### [Action item]
In the listing below, pick out lines with "enkinsfile".

### [Given information]
%%

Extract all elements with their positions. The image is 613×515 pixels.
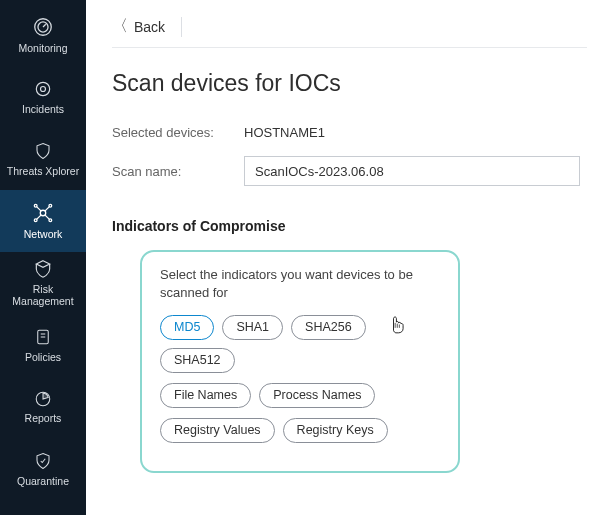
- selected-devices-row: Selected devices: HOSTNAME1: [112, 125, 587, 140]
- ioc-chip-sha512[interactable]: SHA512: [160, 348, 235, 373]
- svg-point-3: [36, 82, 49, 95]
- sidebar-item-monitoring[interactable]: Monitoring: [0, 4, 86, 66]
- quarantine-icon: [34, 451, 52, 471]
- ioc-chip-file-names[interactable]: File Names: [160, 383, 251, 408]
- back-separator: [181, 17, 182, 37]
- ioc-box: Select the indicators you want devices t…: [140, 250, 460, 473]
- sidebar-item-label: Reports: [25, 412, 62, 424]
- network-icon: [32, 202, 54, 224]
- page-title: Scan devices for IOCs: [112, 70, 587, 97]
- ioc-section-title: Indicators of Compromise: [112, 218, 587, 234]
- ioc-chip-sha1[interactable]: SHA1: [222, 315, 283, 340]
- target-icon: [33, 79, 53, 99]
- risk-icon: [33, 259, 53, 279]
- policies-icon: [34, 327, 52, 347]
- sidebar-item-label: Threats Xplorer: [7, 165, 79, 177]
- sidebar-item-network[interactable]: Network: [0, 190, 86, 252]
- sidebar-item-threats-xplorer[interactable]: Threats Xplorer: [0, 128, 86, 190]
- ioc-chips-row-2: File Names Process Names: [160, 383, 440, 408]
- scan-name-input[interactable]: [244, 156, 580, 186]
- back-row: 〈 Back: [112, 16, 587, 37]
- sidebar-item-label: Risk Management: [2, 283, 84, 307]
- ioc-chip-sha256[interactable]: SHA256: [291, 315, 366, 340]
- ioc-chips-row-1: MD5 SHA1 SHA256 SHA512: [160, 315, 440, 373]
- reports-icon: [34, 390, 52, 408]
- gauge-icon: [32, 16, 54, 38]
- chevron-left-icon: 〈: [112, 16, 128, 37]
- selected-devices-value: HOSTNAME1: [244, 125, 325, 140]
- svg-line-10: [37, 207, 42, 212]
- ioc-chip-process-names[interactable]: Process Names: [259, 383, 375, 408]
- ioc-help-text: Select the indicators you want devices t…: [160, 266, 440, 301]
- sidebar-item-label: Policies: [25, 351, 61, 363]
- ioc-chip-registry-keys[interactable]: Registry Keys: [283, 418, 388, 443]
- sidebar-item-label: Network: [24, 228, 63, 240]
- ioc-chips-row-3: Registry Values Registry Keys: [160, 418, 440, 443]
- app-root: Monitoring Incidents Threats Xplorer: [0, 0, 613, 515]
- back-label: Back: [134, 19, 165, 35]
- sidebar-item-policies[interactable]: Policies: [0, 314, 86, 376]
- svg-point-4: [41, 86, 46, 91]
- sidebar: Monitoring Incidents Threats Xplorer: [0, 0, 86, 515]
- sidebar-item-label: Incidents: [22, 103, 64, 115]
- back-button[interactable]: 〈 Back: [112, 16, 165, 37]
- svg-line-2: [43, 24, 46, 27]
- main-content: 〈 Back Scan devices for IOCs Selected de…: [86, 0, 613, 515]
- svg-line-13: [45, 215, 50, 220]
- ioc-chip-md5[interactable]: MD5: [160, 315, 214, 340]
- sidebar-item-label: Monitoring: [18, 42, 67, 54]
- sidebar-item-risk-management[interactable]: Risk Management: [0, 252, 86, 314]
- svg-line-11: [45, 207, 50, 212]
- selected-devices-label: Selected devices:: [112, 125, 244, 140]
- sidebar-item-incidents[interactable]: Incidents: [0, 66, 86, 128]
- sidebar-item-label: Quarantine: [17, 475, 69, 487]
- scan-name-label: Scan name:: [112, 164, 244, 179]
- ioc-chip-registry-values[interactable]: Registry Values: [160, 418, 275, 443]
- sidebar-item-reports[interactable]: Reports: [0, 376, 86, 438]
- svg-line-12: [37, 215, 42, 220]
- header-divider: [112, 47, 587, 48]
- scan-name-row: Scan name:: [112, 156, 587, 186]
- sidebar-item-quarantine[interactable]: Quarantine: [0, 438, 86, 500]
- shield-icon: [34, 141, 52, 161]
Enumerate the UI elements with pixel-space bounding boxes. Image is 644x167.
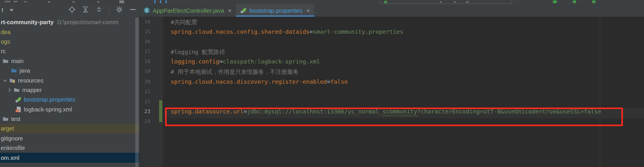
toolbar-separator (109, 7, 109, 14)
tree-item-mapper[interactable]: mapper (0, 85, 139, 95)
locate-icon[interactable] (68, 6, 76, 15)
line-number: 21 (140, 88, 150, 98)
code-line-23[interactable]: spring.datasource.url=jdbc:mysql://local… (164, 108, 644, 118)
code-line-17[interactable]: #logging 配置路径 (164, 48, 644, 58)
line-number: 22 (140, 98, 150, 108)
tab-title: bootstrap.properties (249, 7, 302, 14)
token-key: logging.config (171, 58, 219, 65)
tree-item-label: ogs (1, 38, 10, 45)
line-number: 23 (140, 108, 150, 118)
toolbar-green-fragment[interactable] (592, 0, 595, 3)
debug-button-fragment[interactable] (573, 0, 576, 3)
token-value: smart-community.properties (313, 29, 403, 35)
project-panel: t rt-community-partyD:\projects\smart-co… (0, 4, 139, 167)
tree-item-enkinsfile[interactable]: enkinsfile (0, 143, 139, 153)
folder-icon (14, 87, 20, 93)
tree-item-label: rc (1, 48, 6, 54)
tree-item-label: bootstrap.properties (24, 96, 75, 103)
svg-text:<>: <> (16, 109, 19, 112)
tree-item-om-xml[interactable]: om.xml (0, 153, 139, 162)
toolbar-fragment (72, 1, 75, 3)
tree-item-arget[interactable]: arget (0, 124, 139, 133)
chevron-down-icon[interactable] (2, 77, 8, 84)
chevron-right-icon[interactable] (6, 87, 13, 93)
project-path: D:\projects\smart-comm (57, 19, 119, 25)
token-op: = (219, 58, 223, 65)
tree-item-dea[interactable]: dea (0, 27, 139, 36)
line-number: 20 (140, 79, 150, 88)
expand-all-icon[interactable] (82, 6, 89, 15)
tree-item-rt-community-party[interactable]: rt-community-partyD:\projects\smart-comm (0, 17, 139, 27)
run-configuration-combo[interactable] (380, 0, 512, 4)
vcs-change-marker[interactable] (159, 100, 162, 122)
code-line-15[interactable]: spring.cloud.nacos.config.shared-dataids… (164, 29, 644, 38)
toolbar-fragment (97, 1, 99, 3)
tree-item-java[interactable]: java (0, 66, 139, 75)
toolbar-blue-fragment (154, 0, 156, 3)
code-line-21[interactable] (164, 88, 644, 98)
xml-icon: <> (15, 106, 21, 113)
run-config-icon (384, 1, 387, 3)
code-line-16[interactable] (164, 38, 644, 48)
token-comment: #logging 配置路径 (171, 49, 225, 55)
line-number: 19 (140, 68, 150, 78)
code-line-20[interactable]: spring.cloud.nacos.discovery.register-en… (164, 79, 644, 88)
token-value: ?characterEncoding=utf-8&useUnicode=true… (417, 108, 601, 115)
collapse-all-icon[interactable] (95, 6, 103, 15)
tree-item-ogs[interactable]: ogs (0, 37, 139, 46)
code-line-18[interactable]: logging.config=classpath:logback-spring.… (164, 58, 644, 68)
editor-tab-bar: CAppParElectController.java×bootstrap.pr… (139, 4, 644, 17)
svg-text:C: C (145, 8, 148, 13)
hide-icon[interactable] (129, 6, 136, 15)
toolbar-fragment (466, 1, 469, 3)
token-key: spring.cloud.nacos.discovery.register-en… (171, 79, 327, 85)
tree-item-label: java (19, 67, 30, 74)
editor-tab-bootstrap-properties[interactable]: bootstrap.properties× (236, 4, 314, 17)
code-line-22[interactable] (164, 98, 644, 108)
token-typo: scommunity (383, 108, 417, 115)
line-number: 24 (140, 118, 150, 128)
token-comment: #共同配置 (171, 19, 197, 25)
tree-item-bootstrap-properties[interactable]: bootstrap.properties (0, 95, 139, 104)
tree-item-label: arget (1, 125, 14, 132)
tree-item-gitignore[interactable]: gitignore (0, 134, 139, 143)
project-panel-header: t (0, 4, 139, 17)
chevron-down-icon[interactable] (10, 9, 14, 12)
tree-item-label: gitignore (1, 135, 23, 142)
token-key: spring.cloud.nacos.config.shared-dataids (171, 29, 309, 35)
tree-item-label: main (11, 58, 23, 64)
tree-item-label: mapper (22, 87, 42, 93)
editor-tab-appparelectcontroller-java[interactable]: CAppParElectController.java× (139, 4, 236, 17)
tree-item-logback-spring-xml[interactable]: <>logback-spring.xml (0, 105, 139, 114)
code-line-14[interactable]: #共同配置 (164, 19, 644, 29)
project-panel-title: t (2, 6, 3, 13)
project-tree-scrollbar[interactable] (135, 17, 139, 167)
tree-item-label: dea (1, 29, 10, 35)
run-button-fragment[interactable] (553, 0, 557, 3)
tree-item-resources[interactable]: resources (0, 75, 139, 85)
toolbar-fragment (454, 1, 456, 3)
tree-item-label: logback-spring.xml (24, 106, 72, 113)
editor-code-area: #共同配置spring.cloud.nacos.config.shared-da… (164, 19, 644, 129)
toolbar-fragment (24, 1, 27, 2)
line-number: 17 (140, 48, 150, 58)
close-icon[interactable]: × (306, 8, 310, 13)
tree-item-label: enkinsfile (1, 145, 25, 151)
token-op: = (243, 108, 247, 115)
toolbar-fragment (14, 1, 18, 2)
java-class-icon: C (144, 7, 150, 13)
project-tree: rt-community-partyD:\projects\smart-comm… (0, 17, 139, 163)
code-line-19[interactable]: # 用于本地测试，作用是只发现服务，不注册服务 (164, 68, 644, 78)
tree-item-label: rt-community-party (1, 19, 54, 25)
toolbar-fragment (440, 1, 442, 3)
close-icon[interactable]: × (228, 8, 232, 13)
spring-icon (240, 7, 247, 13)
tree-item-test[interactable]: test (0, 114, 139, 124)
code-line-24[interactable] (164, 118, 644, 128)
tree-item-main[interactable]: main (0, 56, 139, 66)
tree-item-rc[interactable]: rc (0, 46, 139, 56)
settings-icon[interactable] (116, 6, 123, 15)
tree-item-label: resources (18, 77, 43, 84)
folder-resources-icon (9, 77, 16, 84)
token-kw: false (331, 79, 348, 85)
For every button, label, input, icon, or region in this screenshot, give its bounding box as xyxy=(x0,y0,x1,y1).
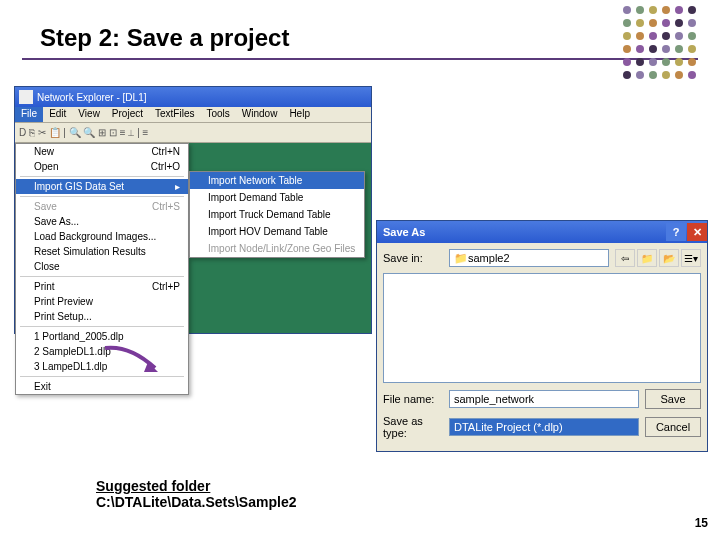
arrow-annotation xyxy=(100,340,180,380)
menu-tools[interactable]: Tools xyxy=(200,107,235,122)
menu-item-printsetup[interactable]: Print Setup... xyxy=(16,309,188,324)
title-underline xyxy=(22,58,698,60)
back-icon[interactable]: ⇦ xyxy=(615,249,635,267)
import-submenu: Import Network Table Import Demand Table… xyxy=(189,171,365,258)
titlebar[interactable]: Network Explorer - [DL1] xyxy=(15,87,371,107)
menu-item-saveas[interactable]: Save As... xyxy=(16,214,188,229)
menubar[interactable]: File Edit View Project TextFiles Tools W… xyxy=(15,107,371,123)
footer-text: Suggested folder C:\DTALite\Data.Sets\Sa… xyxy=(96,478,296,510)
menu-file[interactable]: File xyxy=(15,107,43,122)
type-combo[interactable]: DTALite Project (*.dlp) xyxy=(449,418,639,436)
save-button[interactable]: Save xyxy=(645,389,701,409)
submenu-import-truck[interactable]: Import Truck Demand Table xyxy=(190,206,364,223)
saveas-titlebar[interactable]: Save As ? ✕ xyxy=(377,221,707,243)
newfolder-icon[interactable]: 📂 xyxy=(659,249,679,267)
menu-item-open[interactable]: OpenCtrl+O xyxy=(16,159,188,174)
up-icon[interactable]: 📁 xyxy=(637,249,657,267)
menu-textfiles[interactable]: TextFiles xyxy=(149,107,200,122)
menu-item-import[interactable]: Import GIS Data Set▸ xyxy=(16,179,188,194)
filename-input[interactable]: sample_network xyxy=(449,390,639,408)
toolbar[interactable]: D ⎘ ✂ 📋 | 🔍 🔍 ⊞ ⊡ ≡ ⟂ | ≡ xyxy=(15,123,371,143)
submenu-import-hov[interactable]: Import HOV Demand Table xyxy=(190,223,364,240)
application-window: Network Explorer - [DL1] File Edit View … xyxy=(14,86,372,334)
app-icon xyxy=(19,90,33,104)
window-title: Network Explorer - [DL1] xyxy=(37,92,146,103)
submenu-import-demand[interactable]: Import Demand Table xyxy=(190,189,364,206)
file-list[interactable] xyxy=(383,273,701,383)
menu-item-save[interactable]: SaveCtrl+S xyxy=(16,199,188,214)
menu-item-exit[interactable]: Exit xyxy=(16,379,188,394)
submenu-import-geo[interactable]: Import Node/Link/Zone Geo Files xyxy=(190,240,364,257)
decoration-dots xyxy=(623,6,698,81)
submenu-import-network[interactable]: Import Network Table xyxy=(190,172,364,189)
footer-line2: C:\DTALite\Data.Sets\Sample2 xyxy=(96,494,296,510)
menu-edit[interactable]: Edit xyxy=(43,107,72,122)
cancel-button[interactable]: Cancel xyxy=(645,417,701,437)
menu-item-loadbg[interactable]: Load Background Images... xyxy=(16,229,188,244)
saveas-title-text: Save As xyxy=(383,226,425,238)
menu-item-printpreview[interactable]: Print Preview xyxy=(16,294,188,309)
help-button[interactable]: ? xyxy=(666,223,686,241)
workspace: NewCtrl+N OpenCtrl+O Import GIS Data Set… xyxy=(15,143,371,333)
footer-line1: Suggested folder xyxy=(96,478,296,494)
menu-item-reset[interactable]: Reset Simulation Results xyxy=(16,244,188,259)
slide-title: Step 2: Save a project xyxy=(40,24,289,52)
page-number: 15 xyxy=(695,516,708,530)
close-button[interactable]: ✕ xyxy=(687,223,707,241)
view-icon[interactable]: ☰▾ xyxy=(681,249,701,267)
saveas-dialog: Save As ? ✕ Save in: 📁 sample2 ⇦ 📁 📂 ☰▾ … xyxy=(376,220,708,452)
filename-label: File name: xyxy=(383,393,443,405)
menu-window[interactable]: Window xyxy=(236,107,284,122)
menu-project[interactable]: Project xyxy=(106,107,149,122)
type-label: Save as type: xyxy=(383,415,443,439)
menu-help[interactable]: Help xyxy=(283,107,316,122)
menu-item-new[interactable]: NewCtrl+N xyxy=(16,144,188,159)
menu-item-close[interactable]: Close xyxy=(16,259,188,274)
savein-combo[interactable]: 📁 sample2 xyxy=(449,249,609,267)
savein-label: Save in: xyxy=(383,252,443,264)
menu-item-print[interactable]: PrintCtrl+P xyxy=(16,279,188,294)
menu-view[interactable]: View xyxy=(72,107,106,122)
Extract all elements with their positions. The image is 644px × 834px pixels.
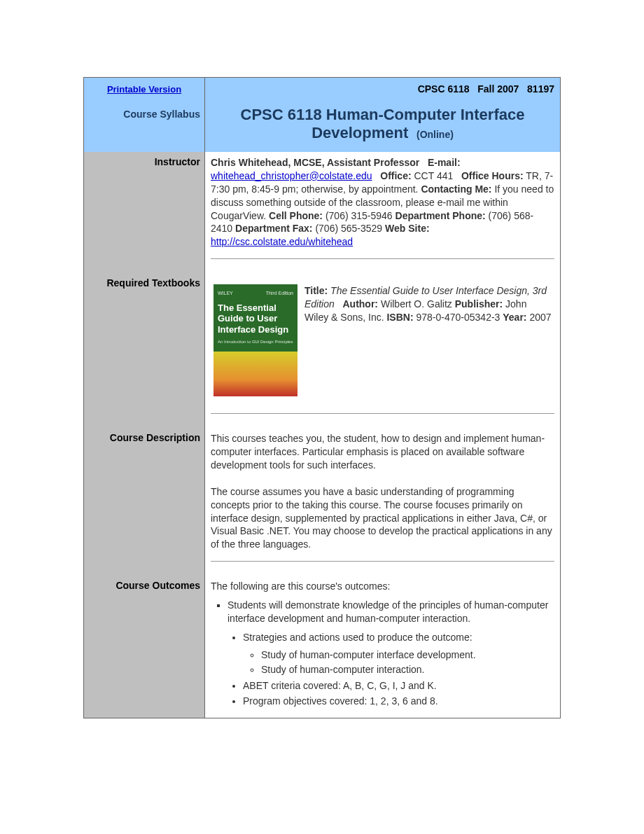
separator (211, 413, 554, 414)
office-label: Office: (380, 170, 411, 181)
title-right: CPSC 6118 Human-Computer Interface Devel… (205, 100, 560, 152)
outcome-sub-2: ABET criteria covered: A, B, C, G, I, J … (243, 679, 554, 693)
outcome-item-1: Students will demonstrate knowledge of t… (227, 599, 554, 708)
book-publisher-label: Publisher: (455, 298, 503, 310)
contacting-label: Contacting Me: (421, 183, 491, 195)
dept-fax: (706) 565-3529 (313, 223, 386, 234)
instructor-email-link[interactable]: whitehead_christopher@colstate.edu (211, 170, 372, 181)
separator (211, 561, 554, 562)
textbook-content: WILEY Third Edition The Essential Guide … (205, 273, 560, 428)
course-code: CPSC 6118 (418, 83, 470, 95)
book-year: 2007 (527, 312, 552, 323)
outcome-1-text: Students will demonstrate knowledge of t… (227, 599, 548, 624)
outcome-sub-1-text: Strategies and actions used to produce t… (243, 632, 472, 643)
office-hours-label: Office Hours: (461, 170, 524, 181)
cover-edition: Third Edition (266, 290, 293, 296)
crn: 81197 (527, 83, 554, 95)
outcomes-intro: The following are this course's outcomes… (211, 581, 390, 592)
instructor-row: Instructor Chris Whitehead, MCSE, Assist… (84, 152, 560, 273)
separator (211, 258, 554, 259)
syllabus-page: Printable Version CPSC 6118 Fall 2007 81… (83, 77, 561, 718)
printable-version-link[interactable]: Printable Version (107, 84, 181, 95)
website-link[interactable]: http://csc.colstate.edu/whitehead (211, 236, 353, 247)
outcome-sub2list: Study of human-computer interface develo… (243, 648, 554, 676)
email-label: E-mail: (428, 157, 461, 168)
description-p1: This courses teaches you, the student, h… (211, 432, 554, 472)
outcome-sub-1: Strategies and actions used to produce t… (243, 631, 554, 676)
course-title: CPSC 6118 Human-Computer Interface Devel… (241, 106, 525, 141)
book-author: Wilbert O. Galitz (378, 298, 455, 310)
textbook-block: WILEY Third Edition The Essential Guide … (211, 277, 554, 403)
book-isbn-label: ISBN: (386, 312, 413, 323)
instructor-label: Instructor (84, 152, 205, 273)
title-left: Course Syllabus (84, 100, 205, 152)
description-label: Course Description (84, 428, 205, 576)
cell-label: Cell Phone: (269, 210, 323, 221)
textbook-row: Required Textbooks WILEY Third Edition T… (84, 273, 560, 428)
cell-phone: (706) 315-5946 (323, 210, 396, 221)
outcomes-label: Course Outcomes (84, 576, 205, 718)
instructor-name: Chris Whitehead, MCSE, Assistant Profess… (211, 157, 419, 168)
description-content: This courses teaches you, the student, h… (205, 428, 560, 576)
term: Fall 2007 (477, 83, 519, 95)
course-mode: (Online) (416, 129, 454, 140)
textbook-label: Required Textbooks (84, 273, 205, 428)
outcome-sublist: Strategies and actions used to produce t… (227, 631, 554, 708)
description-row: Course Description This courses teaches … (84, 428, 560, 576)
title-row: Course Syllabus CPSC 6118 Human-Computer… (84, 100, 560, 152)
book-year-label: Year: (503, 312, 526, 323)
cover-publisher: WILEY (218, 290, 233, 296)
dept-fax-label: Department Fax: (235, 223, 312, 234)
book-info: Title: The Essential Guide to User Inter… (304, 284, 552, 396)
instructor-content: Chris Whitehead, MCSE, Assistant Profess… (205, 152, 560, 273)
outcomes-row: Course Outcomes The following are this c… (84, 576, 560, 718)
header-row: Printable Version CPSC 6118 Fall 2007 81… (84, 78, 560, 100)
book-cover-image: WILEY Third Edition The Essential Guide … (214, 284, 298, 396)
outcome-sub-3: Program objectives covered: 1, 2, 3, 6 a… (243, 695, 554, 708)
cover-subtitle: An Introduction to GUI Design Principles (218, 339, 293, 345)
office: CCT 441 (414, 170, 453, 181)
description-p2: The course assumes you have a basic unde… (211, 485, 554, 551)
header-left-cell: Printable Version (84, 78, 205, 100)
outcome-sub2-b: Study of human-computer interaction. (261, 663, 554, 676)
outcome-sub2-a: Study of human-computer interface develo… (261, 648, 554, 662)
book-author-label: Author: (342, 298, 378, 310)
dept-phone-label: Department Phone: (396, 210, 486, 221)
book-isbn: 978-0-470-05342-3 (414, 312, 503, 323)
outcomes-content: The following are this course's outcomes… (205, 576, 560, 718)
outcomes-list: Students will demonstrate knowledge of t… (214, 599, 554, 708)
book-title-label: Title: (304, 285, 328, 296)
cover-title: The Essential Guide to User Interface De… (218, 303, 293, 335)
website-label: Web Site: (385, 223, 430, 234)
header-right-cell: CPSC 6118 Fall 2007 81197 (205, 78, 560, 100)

%%

### [Task result]
tree-item-enkinsfile[interactable]: enkinsfile (0, 143, 139, 153)
tree-item-label: enkinsfile (1, 145, 25, 151)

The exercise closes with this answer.